Stored data entries:
━━━━━━━━━━━━━━━━
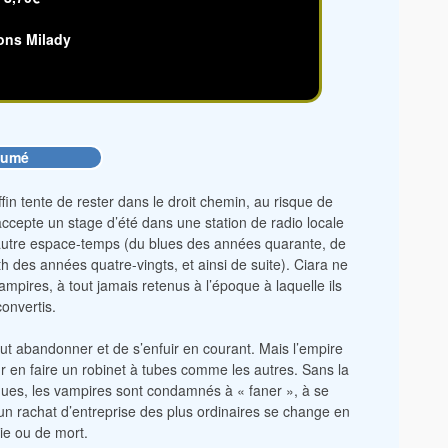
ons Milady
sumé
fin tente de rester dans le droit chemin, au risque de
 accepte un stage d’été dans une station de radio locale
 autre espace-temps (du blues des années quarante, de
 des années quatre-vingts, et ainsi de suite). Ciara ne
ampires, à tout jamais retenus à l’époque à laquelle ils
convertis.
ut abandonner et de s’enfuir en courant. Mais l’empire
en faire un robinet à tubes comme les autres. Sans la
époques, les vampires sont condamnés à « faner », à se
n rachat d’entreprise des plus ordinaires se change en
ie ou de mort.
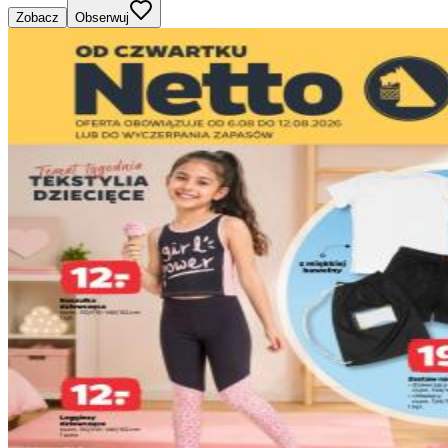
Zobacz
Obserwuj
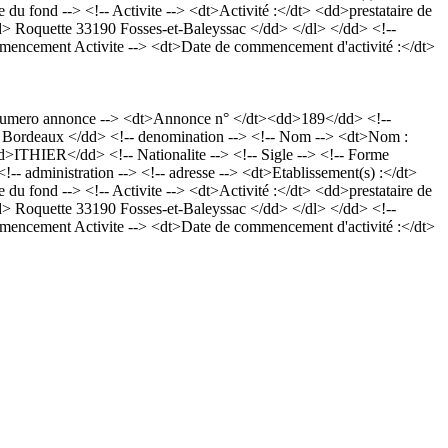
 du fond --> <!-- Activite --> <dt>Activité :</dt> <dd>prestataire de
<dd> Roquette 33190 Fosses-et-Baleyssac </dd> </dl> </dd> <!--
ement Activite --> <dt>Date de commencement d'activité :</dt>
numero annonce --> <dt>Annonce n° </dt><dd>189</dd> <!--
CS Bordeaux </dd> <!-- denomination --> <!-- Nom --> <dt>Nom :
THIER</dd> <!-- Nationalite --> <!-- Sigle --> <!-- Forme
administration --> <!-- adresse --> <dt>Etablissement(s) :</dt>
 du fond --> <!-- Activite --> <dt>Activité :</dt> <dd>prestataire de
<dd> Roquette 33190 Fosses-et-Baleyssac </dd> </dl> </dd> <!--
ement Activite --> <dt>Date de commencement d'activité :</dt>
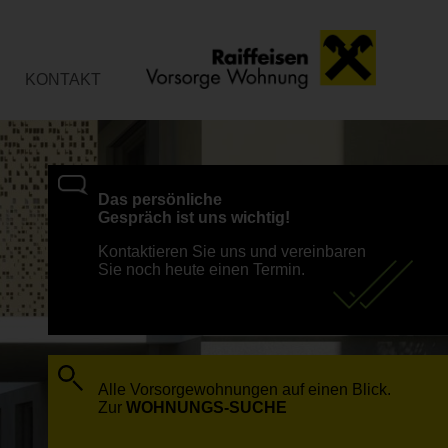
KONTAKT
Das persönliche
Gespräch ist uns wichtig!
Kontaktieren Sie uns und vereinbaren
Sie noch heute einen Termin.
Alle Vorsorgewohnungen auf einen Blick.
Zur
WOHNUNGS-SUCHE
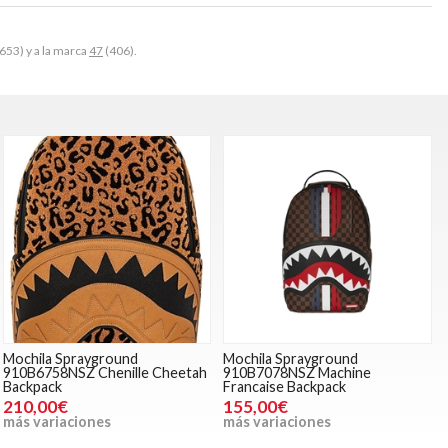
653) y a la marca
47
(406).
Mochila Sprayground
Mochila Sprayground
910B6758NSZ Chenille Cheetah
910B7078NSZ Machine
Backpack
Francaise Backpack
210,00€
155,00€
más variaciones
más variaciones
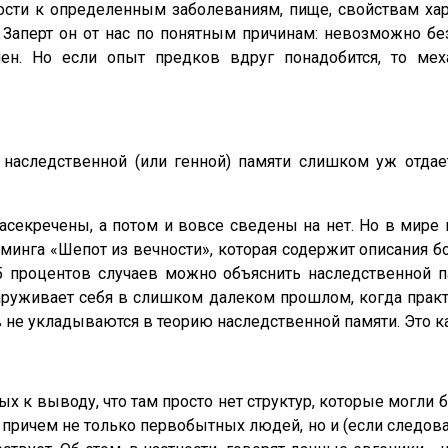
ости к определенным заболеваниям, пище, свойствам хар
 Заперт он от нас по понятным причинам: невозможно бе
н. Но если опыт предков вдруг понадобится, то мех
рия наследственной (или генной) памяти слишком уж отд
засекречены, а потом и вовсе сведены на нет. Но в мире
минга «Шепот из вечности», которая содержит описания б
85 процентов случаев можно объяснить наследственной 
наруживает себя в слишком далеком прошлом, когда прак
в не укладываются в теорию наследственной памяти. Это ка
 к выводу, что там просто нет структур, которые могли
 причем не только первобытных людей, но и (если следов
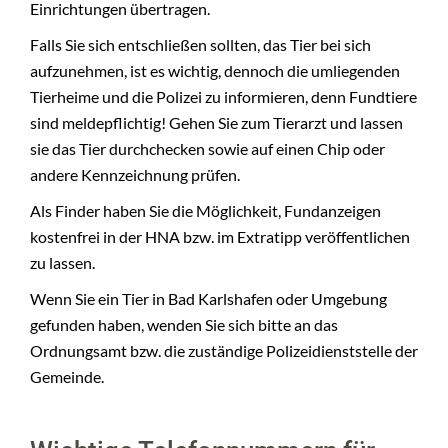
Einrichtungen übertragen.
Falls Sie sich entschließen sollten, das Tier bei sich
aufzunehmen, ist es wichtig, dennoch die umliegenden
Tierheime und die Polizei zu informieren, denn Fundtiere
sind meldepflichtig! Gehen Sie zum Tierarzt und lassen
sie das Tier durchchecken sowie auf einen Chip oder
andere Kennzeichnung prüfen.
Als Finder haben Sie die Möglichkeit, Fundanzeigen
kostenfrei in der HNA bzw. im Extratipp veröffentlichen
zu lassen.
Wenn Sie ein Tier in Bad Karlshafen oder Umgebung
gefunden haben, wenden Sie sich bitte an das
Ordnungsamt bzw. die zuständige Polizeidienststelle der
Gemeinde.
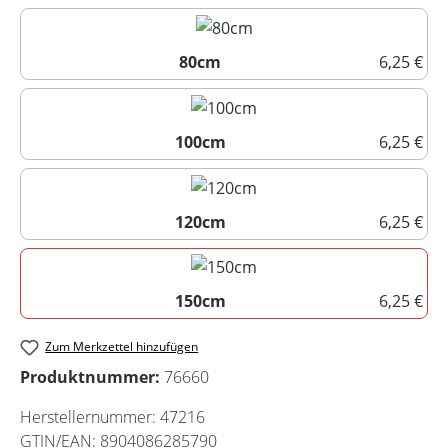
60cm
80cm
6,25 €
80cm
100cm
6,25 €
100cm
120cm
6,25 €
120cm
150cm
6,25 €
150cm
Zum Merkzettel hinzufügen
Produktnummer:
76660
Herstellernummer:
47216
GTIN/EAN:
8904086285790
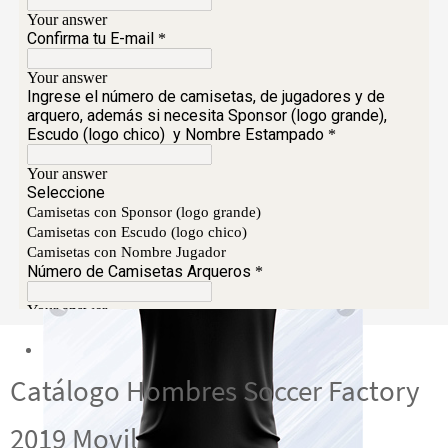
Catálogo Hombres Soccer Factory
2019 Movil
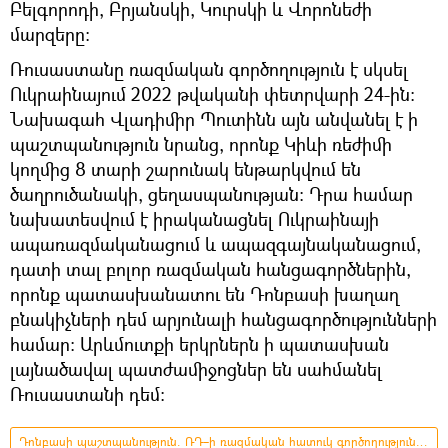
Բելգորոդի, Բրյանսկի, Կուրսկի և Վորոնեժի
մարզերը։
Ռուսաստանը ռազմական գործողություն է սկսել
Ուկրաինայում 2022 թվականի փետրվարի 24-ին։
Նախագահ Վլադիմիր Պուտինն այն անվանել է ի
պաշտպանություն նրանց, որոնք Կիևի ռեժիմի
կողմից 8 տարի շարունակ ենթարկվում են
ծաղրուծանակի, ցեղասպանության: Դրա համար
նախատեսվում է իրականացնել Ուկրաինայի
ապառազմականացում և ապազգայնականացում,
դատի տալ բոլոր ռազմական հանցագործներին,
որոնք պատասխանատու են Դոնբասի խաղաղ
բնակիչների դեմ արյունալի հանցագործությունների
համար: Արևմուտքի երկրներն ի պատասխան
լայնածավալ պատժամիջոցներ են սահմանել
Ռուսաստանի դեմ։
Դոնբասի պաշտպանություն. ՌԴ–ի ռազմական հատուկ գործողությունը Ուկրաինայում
━━━━━━━━━━━━━━━━
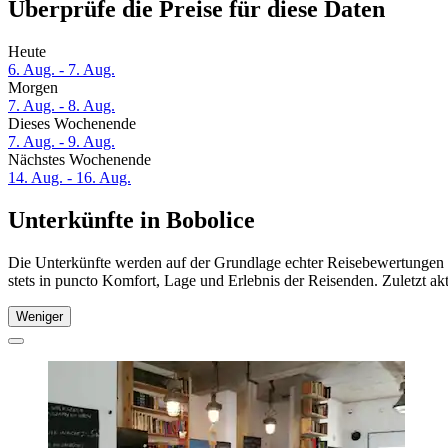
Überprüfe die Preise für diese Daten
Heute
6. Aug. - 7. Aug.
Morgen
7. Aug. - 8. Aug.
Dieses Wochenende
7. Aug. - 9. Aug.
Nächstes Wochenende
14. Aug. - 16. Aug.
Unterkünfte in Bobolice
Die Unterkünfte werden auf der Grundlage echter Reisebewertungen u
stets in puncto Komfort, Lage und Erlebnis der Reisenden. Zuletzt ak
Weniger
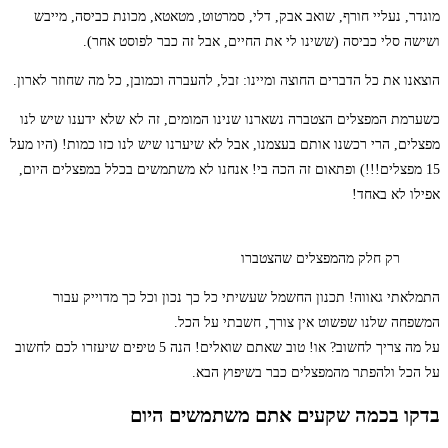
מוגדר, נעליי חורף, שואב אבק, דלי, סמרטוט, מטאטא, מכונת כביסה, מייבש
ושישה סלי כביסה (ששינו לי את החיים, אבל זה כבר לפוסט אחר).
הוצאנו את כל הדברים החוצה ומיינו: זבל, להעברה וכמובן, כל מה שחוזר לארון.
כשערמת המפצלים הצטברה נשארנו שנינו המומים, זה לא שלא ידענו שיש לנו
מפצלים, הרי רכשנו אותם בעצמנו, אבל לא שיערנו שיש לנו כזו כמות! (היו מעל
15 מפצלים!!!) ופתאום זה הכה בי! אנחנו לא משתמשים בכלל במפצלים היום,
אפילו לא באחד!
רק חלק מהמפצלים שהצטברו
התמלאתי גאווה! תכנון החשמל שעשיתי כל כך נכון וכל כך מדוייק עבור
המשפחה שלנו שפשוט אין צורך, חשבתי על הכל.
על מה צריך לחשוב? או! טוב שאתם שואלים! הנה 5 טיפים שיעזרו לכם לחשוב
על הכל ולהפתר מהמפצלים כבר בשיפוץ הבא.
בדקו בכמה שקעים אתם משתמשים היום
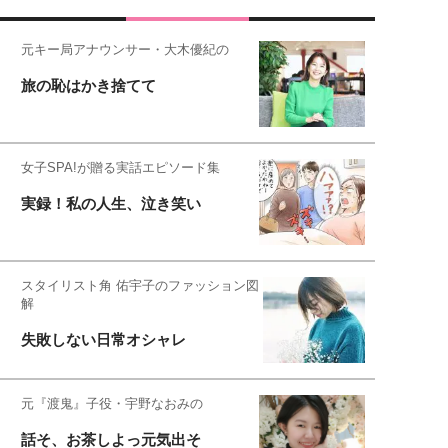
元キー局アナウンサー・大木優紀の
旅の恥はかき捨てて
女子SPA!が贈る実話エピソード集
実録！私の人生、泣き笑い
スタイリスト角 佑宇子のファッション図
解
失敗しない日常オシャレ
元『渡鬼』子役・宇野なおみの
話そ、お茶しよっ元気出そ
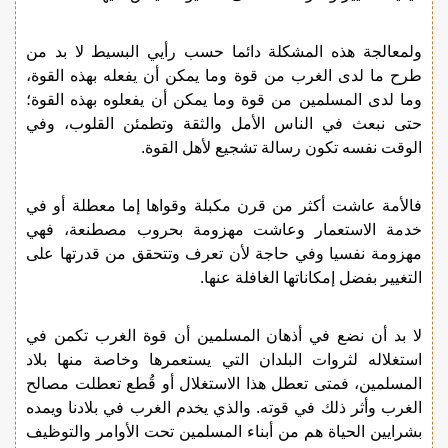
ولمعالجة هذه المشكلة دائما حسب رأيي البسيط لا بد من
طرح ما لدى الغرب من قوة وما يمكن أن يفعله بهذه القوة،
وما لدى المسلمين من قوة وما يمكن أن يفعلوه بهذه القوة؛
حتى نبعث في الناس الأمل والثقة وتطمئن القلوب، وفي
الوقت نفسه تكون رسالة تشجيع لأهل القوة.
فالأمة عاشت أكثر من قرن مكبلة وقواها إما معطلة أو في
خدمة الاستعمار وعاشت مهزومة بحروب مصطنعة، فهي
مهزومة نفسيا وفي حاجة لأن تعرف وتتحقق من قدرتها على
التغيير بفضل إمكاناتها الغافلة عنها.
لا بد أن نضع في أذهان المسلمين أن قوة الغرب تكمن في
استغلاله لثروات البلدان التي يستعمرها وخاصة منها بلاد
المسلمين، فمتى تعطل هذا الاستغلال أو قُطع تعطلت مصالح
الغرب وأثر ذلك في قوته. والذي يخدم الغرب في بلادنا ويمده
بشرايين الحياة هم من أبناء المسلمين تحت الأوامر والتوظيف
━━━━━━━━━━━━━━━━
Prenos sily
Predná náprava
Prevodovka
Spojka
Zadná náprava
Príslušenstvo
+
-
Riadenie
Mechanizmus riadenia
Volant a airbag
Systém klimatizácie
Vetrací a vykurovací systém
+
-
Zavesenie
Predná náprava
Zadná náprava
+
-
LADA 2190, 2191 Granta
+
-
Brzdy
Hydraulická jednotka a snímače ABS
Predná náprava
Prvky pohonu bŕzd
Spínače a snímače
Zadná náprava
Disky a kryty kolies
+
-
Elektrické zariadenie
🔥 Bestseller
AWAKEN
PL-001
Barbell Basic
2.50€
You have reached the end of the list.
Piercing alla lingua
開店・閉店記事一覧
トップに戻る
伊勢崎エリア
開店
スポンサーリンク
━━━━━━━━━━━━━━━━
• Instructions to follow
In the data above, which lines include "haben"? Return those lines.

• Worked solution
Als Finder haben Sie die Möglichkeit, Fundanzeigen
gefunden haben, wenden Sie sich bitte an das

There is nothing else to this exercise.